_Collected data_
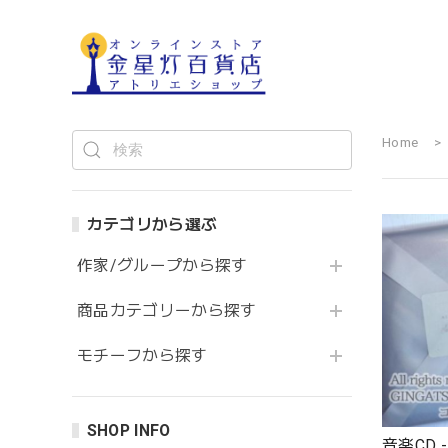
Home
カテゴリから選ぶ
作家/グループから探す
商品カテゴリーから探す
モチーフから探す
SHOP INFO
音楽CD -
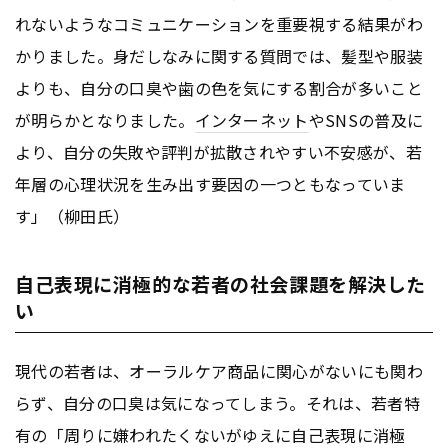
れないようなコミュニケーションを重要視する結果がわ
かりました。身だしなみに関する質問では、髪型や服装
よりも、自分の口臭や歯の色を気にする割合が多いこと
が明らかとなりました。
インターネット
やSNSの普及に
より、自分の失敗や評判が拡散されやすい不安感が、若
年層の心理状況を生み出す要因の一つともなっていま
す」（柳田氏）
自己表現に消極的な若者の社会課題を解決した
い
現代の若者は、オーラルケア商品に関心がないにも関わ
らず、自分の口臭は気になってしまう。それは、若者特
有の「周りに嫌われたくないがゆえに自己表現に消極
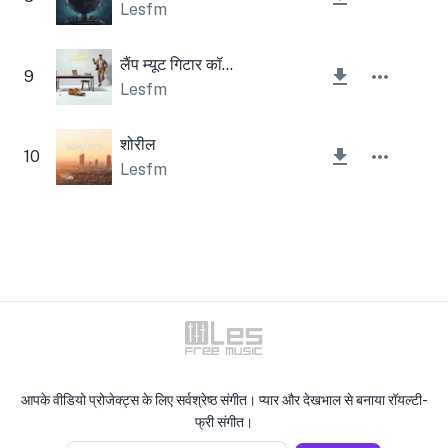
Lesfm
लैंप म्यूट गिटार कॉर्पोरेट
9
Lesfm
शोरील
10
Lesfm
आपके वीडियो प्रोजेक्ट्स के लिए सर्वश्रेष्ठ संगीत। प्यार और देखभाल से बनाया रॉयल्टी-
फ्री संगीत।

_Your objective_
Give back exactly the lines from the one containing "が明らかとなりました。" through the last line above, both included, and none of the pictures.

_Output for this task_
が明らかとなりました。
インターネット
やSNSの普及に
より、自分の失敗や評判が拡散されやすい不安感が、若
年層の心理状況を生み出す要因の一つともなっていま
す」（柳田氏）
自己表現に消極的な若者の社会課題を解決した
い
現代の若者は、オーラルケア商品に関心がないにも関わ
らず、自分の口臭は気になってしまう。それは、若者特
有の「周りに嫌われたくないがゆえに自己表現に消極
Lesfm
लैंप म्यूट गिटार कॉर्पोरेट
9
Lesfm
शोरील
10
Lesfm
आपके वीडियो प्रोजेक्ट्स के लिए सर्वश्रेष्ठ संगीत। प्यार और देखभाल से बनाया रॉयल्टी-
फ्री संगीत।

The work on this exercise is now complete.